Filter huge array optimising performance - ios

I have an array with over 300k objects which I'm showing in a UITableView. When filtering by prefix match using the filter method, the first search takes a bit over 60s! After that, the search is way faster taking around 1s, which I'd still want to improve a bit more.
The object looks like this:
struct Book {
let id: Int
let title: String
let author: String
let summary: String
}
This is how I'm filtering at the moment:
filteredBooks = books.filter { $0.title.lowercased().hasPrefix(prefix.lowercased()) }
The data comes from a JSON file which I decode using Codable (which takes a bit longer than I would like as well). I'm trying to achieve this without a database or any kind of framework implementation nor lazy loading the elements. I'd like to be able to show the 300k objects in the UITableView and realtime filter with a decent performance.
I've Googled a bit and found the Binary Search and Trie search algorithms but didn't know how to implement them to be able to use them with Codable and my struct. Also, maybe replacing the struct with another data type would help but not sure which either.
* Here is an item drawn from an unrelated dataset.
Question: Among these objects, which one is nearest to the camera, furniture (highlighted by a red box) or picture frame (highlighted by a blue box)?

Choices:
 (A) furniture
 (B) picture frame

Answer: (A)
Because I liked the challenge I put something together.
It is basically a tree with each layer of the tree containing a title prefix plus the elements with that exact match plus a list of lower trees with each having the same prefix plus one more letter of the alphabet:
extension String {
subscript (i: Int) -> String {
let start = index(startIndex, offsetBy: i)
return String(self[start...start])
}
}
struct Book {
let id: Int
let title: String
let author: String
let summary: String
}
class PrefixSearchable <Element> {
let prefix: String
var elements = [Element]()
var subNodes = [String:PrefixSearchable]()
let searchExtractor : (Element) -> String
private init(prefix: String, searchExtractor:#escaping(Element) -> String) {
self.prefix = prefix
self.searchExtractor = searchExtractor
}
convenience init(_ searchExtractor:#escaping(Element) -> String) {
self.init(prefix: "", searchExtractor: searchExtractor)
}
func add(_ element : Element) {
self.add(element, search: searchExtractor(element))
}
private func add(_ element : Element, search : String) {
if search == prefix {
elements.append(element)
} else {
let next = search[prefix.count]
if let sub = subNodes[next] {
sub.add(element, search: search)
} else {
subNodes[next] = PrefixSearchable(prefix: prefix + next, searchExtractor: searchExtractor)
subNodes[next]!.add(element, search: search)
}
}
}
func elementsWithChildren() -> [Element] {
var ele = [Element]()
for (_, sub) in subNodes {
ele.append(contentsOf: sub.elementsWithChildren())
}
return ele + elements
}
func search(search : String) -> [Element] {
print(prefix)
if search.count == prefix.count {
return elementsWithChildren()
} else {
let next = search[prefix.count]
if let sub = subNodes[next] {
return sub.search(search: search)
} else {
return []
}
}
}
}
let searchable : PrefixSearchable<Book> = PrefixSearchable({ $0.title.lowercased() })
searchable.add(Book(id: 1, title: "title", author: "", summary: ""))
searchable.add(Book(id: 2, title: "tille", author: "", summary: ""))
print(searchable.search(search: "ti")) // both books
print(searchable.search(search: "title")) // just one book
print(searchable.search(search: "xxx")) // no books
It can probably be improved in terms of readability (my swift is quite rusty right now). I would not guarantee that it works in all corner cases.
You would probably have to add a "search limit" which stops recursively returning all children if no exact match is found.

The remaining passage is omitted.